Disney’s Lion King has some great theological tie-ins, perhaps more than any other film I have seen. It is rich in content and many biblical life-lessons could be lifted from its script. For me, the main message deals with breaking away from shame and stepping into your God-given identity and destiny.
As the movie opens, we meet the Lion King, Mufasa and his jealous, evil brother, Scar. Scar counted on assuming the throne when his brother would pass on, but a son was born to Mufasa, a prince who would ascend to the throne as his father’s heir. The prince’s name was Simba. Simba’s arrival messed with Scar’s plan to become King, so the plot to remove him and the plot to remove his father, Simba, was set into motion.
Scar set the little prince up. He put him in harm’s way on purpose, in the middle of a wildebeest stampede, knowing that his Lion-King father would come to his rescue which would then put the Lion-King in harm’s way as well. The Lion-King managed to escape the stampede by slowly climbing up the side of a rock cliff, but when he reached the top and needed a final help up, his brother, Scar, pushed him off the cliff and he fell to his death.

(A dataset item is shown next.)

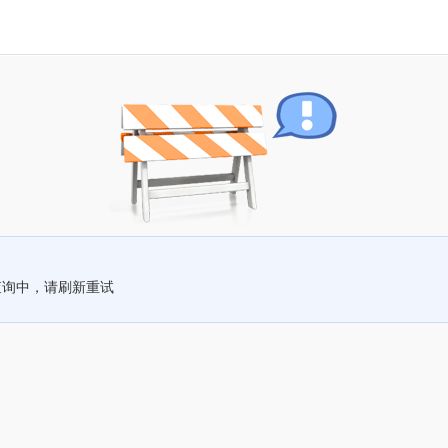
查询中，请刷新重试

Scar then found the young prince and made sure the prince believed his father’s death was his fault. He said he should be ashamed for putting his father into a situation that would have required his father to come after him to save him. The young, vulnerable lion, believing the lie that his father’s death was his fault, asked his Uncle Scar what he should do? Scar’s response was the textbook response to shame. This is what he said, “Run away, Simba. Run away, and never return.” And Simba did. He ran away. He ran away from the Pridelands. He ran away from his family. He ran away from the lioness who was intended to become his queen. He ran away from his calling to be the King. He ran away and lived in the shadows far away, draped in the cloak of shame.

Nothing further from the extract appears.